As for how the economy was performing at the start of the year, data from the Central Bank’s most recent Monthly Economic and Financial Developments (MEFD) report for March showed that prior to the economic collapse from lockdown measures to stem the spread of COVID-19, total foreign arrivals grew by 17 percent during the month of February, primarily due to a boost in the cruise sector.
“Official data provided by the Ministry of Tourism (MOT) revealed that total foreign arrivals grew by 17 percent in the month of February, extending the 13.9 percent growth during the same period in the previous year. In the underlying developments, sea traffic gains (largely cruise visitors) accelerated to 23.6 percent, after a 12.1 percent rise the prior year. However, air arrivals decreased by 3.1 percent, in a reversal from the 19.7 percent expansion in 2019 that had captured the hotel capacity boost from Baha Mar,” the report notes.
Broken down by island, arrivals to the Family Islands increased by 50.9 percent, as sea passenger arrivals grew 64.1 percent because of increased first ports of call to the private island developments of cruise lines.
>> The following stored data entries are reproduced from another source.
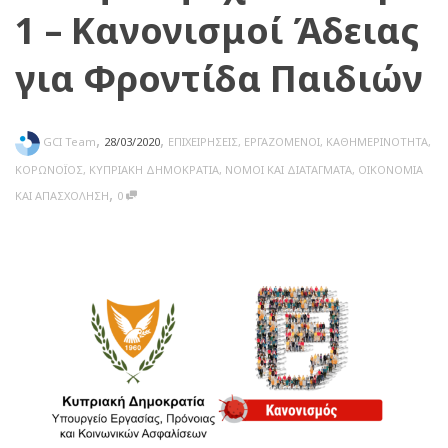
1 – Κανονισμοί Άδειας
για Φροντίδα Παιδιών
,
,
GCI Team
28/03/2020
ΕΠΙΧΕΙΡΗΣΕΙΣ
,
ΕΡΓΑΖΟΜΕΝΟΙ
,
ΚΑΘΗΜΕΡΙΝΟΤΗΤΑ
,
ΚΟΡΩΝΟΪΟΣ
,
ΚΥΠΡΙΑΚΗ ΔΗΜΟΚΡΑΤΙΑ
,
ΝΟΜΟΙ ΚΑΙ ΔΙΑΤΑΓΜΑΤΑ
,
ΟΙΚΟΝΟΜΙΑ
,
ΚΑΙ ΑΠΑΣΧΟΛΗΣΗ
0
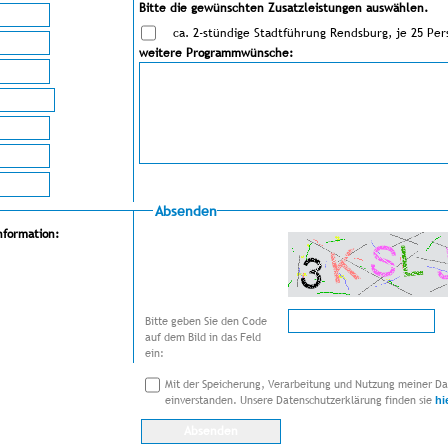
Bitte die gewünschten Zusatzleistungen auswählen.
ca. 2-stündige Stadtführung Rendsburg, je 25 Pe
weitere Programmwünsche:
Absenden
nformation:
Bitte geben Sie den Code
auf dem Bild in das Feld
ein:
Mit der Speicherung, Verarbeitung und Nutzung meiner Dat
einverstanden. Unsere Datenschutzerklärung finden sie
hi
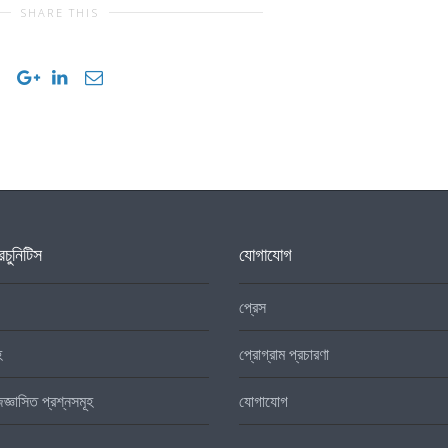
SHARE THIS
চুনিটিস
যোগাযোগ
প্রেস
হ
প্রোগ্রাম প্রচারণা
িজ্ঞাসিত প্রশ্নসমূহ
যোগাযোগ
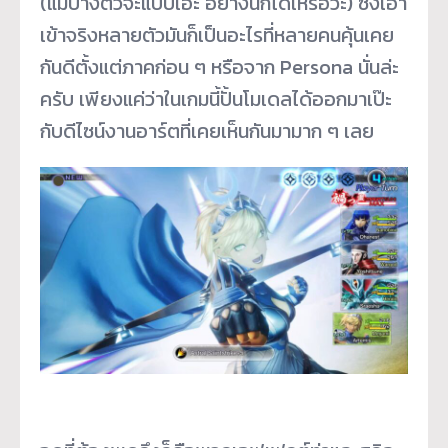
(แม้บางตัวจะแบบเอ๊ะ อย่างนี้ก็ได้เหรอวะ) ซึ่งเอา
เข้าจริงหลายตัวมันก็เป็นอะไรที่หลายคนคุ้นเคย
กันดีตั้งแต่ภาคก่อน ๆ หรือจาก Persona นั่นล่ะ
ครับ เพียงแค่ว่าในเกมนี้ปั้นโมเดลได้ออกมาเป๊ะ
กับดีไซน์งานอาร์ตที่เคยเห็นกันมามาก ๆ เลย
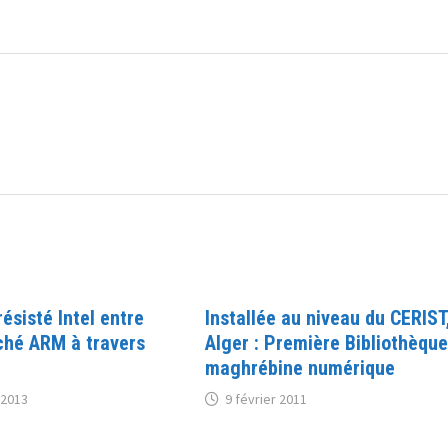
résisté Intel entre
Installée au niveau du CERIST
ché ARM à travers
Alger : Première Bibliothèqu
maghrébine numérique
 2013
9 février 2011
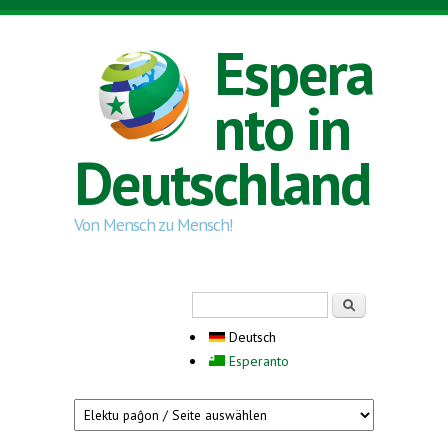
Direkt zum Inhalt
Espera
nto in
Deutschland
Von Mensch zu Mensch!
Suchformular
Suche
Deutsch
Esperanto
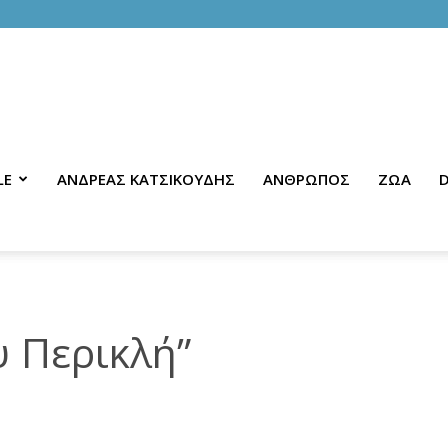
LE
ΑΝΔΡΕΑΣ ΚΑΤΣΙΚΟΥΔΗΣ
ΑΝΘΡΩΠΟΣ
ΖΩΑ
D
υ Περικλή”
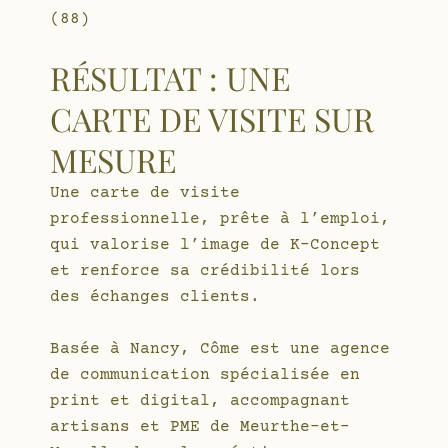
(88)
RÉSULTAT : UNE
CARTE DE VISITE SUR
MESURE
Une carte de visite
professionnelle, prête à l’emploi,
qui valorise l’image de K-Concept
et renforce sa crédibilité lors
des échanges clients.
Basée à Nancy, Côme est une agence
de communication spécialisée en
print et digital, accompagnant
artisans et PME de Meurthe-et-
“Visitor arrivals growth for New Providence tapered to 0.5 percent, from a healthy 32.2 percent expansion last year, with the air component increasing further by 5.9 percent, while sea arrivals declined by two percent. Conversely, the contraction in arrivals to Grand Bahama continued, but at a sharply moderated 2.2 percent, compared to 22.3 percent during the same period last year. This reflected a 48.6 percent reduction in air arrivals, which outweighed the 5.5 percent gain in the sea segment,” the report stated.
“For the first two months of the year, total arrivals rose by 12.3 percent, but was below the 16.6 percent growth recorded in the previous year. Notably, a 16.9 percent increase in sea passengers negated the 3.3 percent falloff in air visitors. The Family Islands experienced a 57.1 percent boost, extending the 10 percent rise in the prior year, with robust cruise segment gains eclipsing the sharp falloff in air arrivals that was mainly due to Abaco’s capacity absence.”
On the other hand, visitors to New Providence declined by 7.3 percent compared to the 31 percent expansion in 2019, due to a reduction in the sea segment.
On Grand Bahama, total traffic fell 12 percent, underpinned by contractions in both air (49.9 percent) and sea (6.5 percent) arrivals.